Birden Ateşin bana seslenmesiyle ona dönmüş ve ne oldu dercesine tek kaşımı yukarı kaldırmıştım.

"Niye yemiyorsun?"

"Canım istemiyor, abi"

Ahu hemen sohbetimize eşlik etmiş ve "Beğenmedin mi yemeklerimizi? Bak İstanbulda pişiremezsiniz böyle lezzetli yemekler. İstemesende birazcık ye."

Ahunun bana böyle samimi davranması kendimi suçlu hisettirmiş ve zaten yerlerde olan moralimin daha fazla bozulmasını sağlamıştı.
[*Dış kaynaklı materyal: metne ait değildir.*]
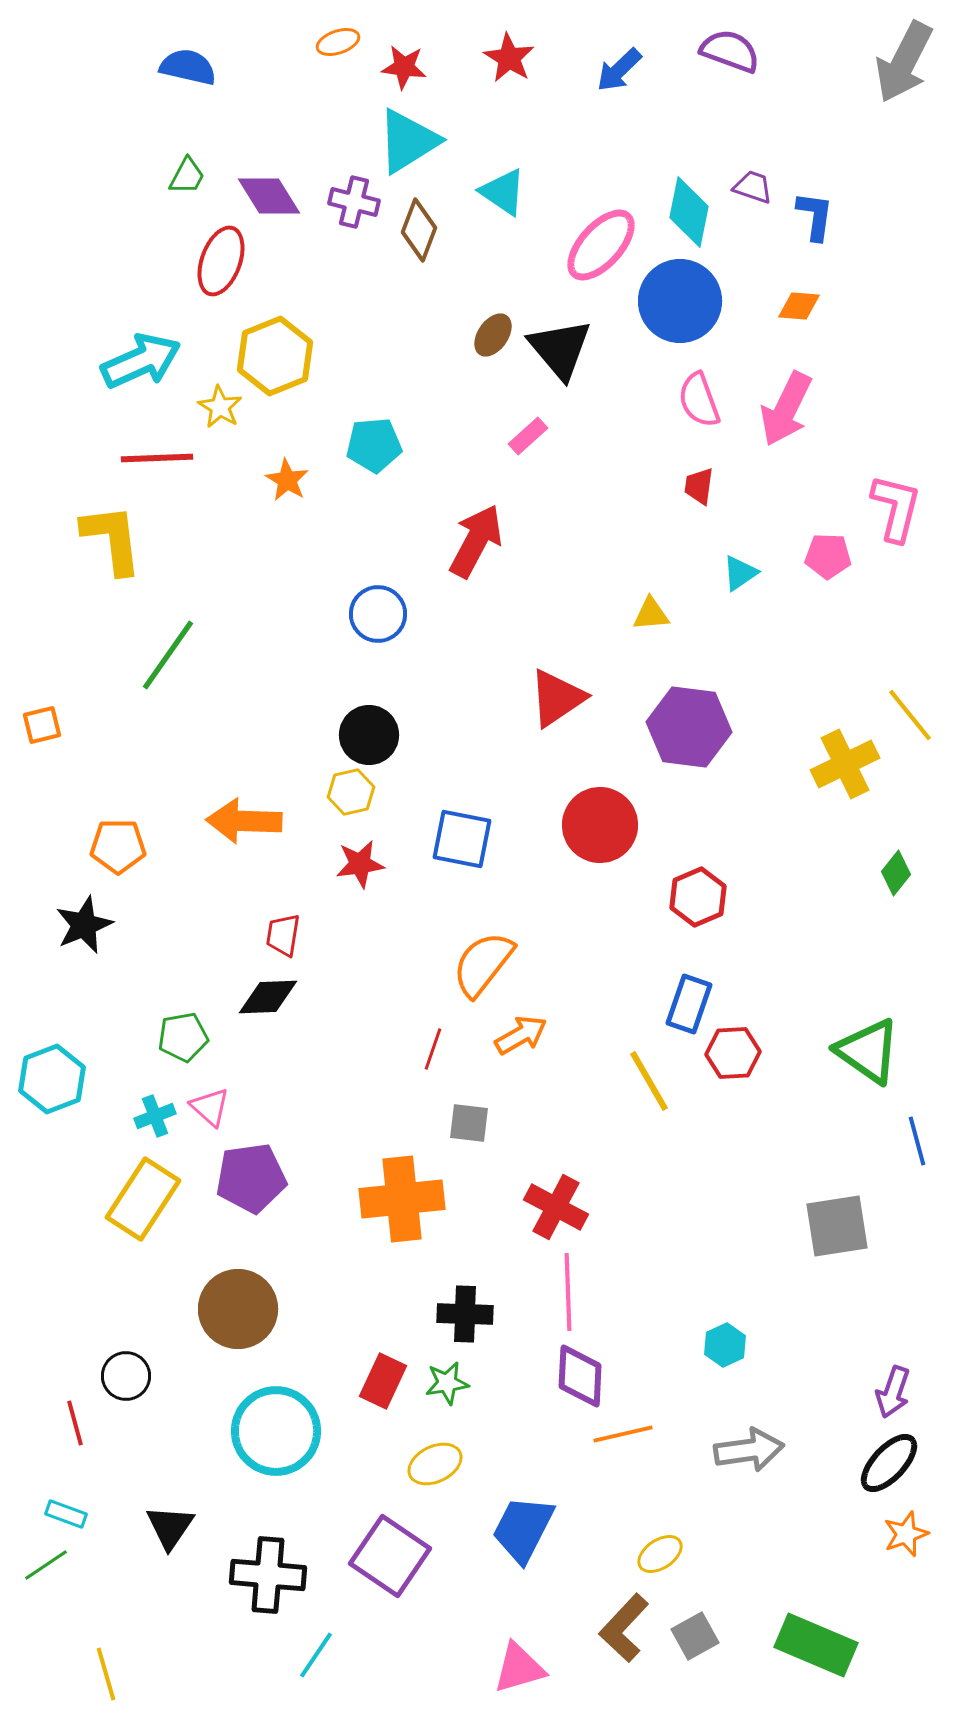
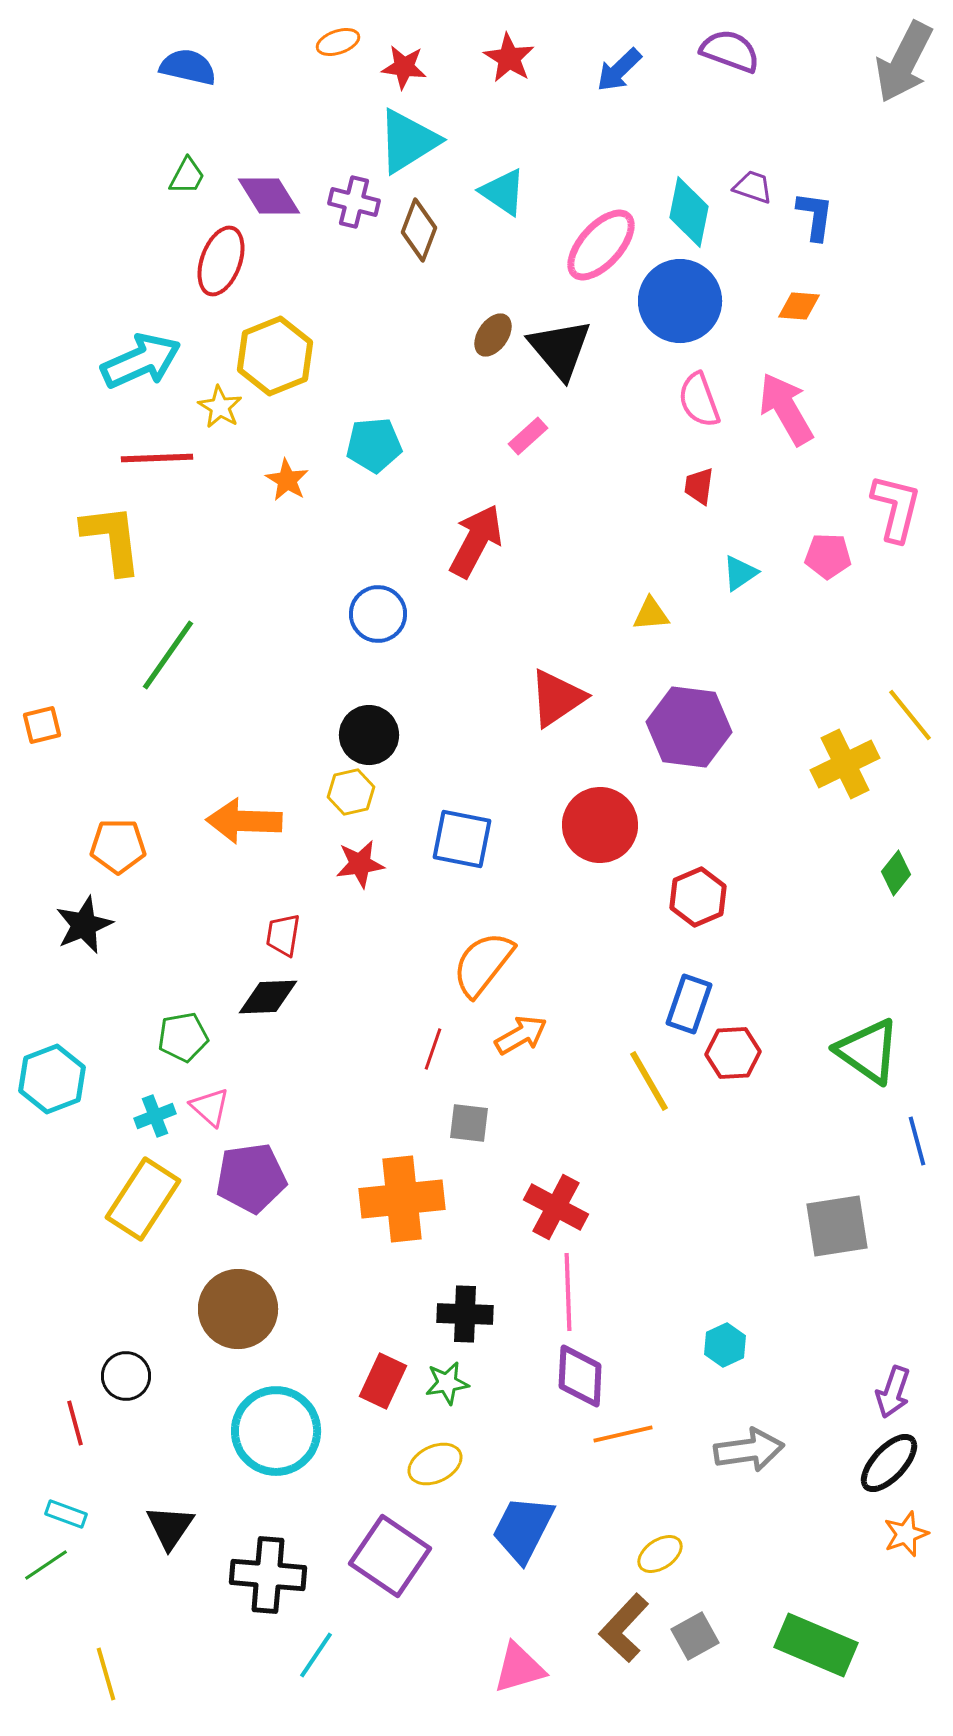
pink arrow at (786, 409): rotated 124 degrees clockwise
Suçluluk duygusu çok boktan bir şeymiş.

Ahunun dediklerinden sonra annem hemen lafa atlamış ve "Sizin yemeklerinizle bir sorunu yok. Onun midesi yine kötüleşti. Kendine hiç dikkat etmiyor. Dünden beri kusuyor zaten!" demişti adeta tıslayarak. Demekten çok babama beni ispiyonlamış gibiydi ama her neyse...

Bir dakika...

Anne ne yapıyorsun ya!

Ben dün Ateşe midem kötü demiştim değil mi?

Sikeyim!

Umarım hiç bir şey anlamazdı.

Bir şey anladı mı diye çaktırmadan Ateşin yüzüne bakmış ve hiç bir şey olmamış gibi gayet normal bir şekilde yemeğine devam ettiğini görmüştüm.

Ohh, çok şükür!

Birden tabağıma konulan karnıyarıkla koyan kişi ile saniyelik bir bakışma yaşamıştım.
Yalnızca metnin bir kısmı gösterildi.